● Problem description
Output the records below verbatim, minus the pictures.
---------- Material for this exercise
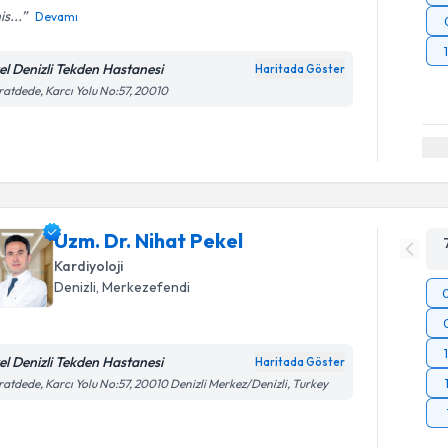
is...
Devamı
el Denizli Tekden Hastanesi
Haritada Göster
atdede, Karcı Yolu No:57, 20010
Uzm. Dr. Nihat Pekel
Kardiyoloji
Denizli
, Merkezefendi
el Denizli Tekden Hastanesi
Haritada Göster
atdede, Karcı Yolu No:57, 20010 Denizli Merkez/Denizli, Turkey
--------------------
● Exercise answer
is...
Devamı
el Denizli Tekden Hastanesi
Haritada Göster
atdede, Karcı Yolu No:57, 20010
Uzm. Dr. Nihat Pekel
Kardiyoloji
Denizli
, Merkezefendi
el Denizli Tekden Hastanesi
Haritada Göster
atdede, Karcı Yolu No:57, 20010 Denizli Merkez/Denizli, Turkey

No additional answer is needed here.